Em tempos de conferências para discutir medidas visando diminuir as consequências de séculos de descaso com o planeta, cá do meu quintal fico observando as mudanças irreversíveis já ocorridas.

Ouço seguidamente as pererecas e nada de chuva. Canta a cigarra chamando tempo bom (o cigarra, melhor dizendo, porque é ele quem canta) e então acontece o contrário, desabam temporais.

Seria o caso de não confiar mais nas cigarras, nas pererecas?

Para onde voaram as joaninhas da minha infância, lindas em sua roupa de bolinhas? E os camaleões transparentes, dos quais morríamos de medo que despencassem do teto sobre nós quando estávamos deitados em nossas camas porque “grudavam” na pele?

Agora entram por minhas janelas insetos nunca vistos, nem por minha mãe. As mangueiras dão frutos que caem antes de amadurecerem, e já foi dito que as mangueiras da Mata Atlântica estão doentes.

Não, não dá mais tempo.

E como sempre aconteceu, uma geração será suplantada.

Somos espectadores e protagonistas do espetáculo desta seleção natural.

Já somos jurássicos.

Não gostamos do que assistimos porque somos aqueles que serão substituídos por uma geração que esteja mais preparada. A geração dos que respirarão um ar que para nós já está poluído; uma geração que suportará as absurdas temperaturas de que já percebemos o prenúncio; a geração que comerá uma comida quimicamente diferente no sabor, cor e textura, desta que estamos acostumados a comer.

Uma geração que nunca ouvirá cigarras ou pererecas nem verá camaleões e joaninhas.

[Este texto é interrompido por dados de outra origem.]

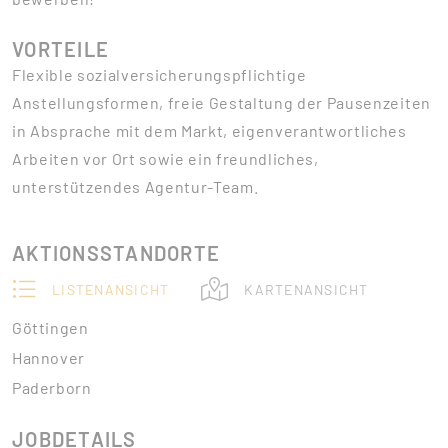
VORTEILE
Flexible sozialversicherungspflichtige
Anstellungsformen, freie Gestaltung der Pausenzeiten
in Absprache mit dem Markt, eigenverantwortliches
Arbeiten vor Ort sowie ein freundliches,
unterstützendes Agentur-Team.
AKTIONSSTANDORTE
LISTENANSICHT
KARTENANSICHT
Göttingen
Hannover
Paderborn
JOBDETAILS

E não sentirá a saudade que sinto deles.

Moça, a senhora pisca-pisca?

Mês de dezembro, calor, férias, véspera de natal, o Saara abarrotado de gente, com pressa, suada, com nem tanto dinheiro assim, que vai às compras de presentes mais baratos ou mercadoria pra revender.

Lojas cheias, vendedores zonzos com tanto pedido, tanta devolução, tanta escolha. Gente que negocia, pede desconto, este aqui vai, aquele não, que quer trocar produto.

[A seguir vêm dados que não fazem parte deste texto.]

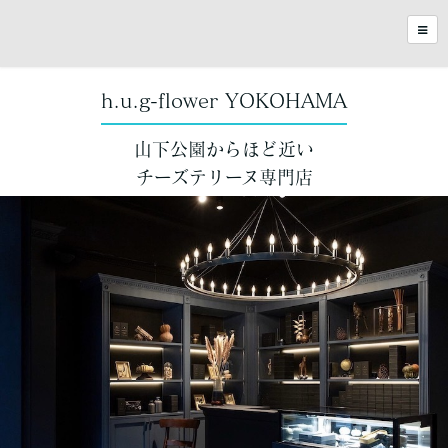
h.u.g-flower YOKOHAMA
山下公園からほど近い
チーズテリーヌ専門店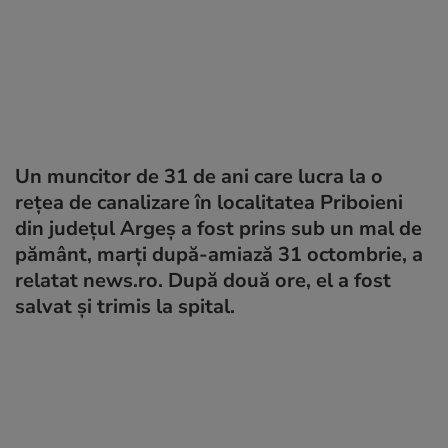
Un muncitor de 31 de ani care lucra la o
reţea de canalizare în localitatea Priboieni
din judeţul Argeş a fost prins sub un mal de
pământ, marţi după-amiază 31 octombrie, a
relatat news.ro. După două ore, el a fost
salvat și trimis la spital.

— Mais alguma coisa, senhora?

Vendedor que sobe e desce escada, faz conta, embrulha.

— Próximo.

Dá pra confundir qualquer um, principalmente a parenta que tem um bazar e que nesta época fica ainda mais atarantada (ainda mais).

Chega pra uma coreana e pergunta:

— Moça, a senhora pisca-pisca?



Outra da parenta:



A família se reúne no dia de Natal para almoçarmos juntos em casa da irmã mais nova por uma série de conveniências: espaço, proximidade para a maioria de nós e todo mundo vai pras suas igrejas à noite.

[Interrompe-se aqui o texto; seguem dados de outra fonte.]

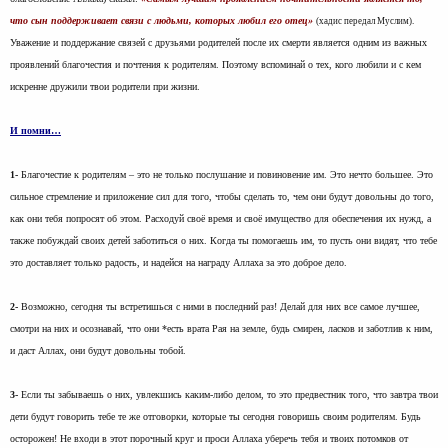
что сын поддерживает связи с людьми, которых любил его отец»
(хадис передал Муслим).
Уважение и поддержание связей с друзьями родителей после их смерти является одним из важных
проявлений благочестия и почтения к родителям. Поэтому вспоминай о тех, кого любили и с кем
искренне дружили твои родители при жизни.
И помни…
1-
Благочестие к родителям – это не только послушание и повиновение им. Это нечто большее. Это
сильное стремление и приложение сил для того, чтобы сделать то, чем они будут довольны до того,
как они тебя попросят об этом. Расходуй своё время и своё имущество для обеспечения их нужд, а
также побуждай своих детей заботиться о них. Когда ты помогаешь им, то пусть они видят, что тебе
это доставляет только радость, и надейся на награду Аллаха за это доброе дело.
2-
Возможно, сегодня ты встретишься с ними в последний раз! Делай для них все самое лучшее,
смотри на них и осознавай, что они *есть врата Рая на земле, будь смирен, ласков и заботлив к ним,
и даст Аллах, они будут довольны тобой.
3-
Если ты забываешь о них, увлекшись каким-либо делом, то это предвестник того, что завтра твои
дети будут говорить тебе те же отговорки, которые ты сегодня говоришь своим родителям. Будь
осторожен! Не входи в этот порочный круг и проси Аллаха уберечь тебя и твоих потомков от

A irmã do meio mora mais longe de nós e sempre que possível alguém vai até lá busca-la de carro. Uma gentileza que às vezes a constrange e ela tenta a todo o custo evitar.

Dia de Natal, todo mundo num entra e sai na casa da tia mais nova, a churrasqueira já preparada, mesa posta, últimos retoques na decoração da mesa.

— Quem vai buscar a tia? Liga pra ela pra saber se já pode ir.

— E aí, tia, vocês já estão prontos? A gente já pode sair daqui?

— Não, não vem, não, eu já estou no ponto do ônibus, a gente vai se desencontrar. Não vem, não.

— Como assim, tia? Como você está no ponto do ônibus se eu estou falando no seu telefone fixo?

— Hahahahahaha, ela se escangalha de tanto rir.


Nós a amamos por um monte de motivos e também por este, o de nos proporcionar histórias de família.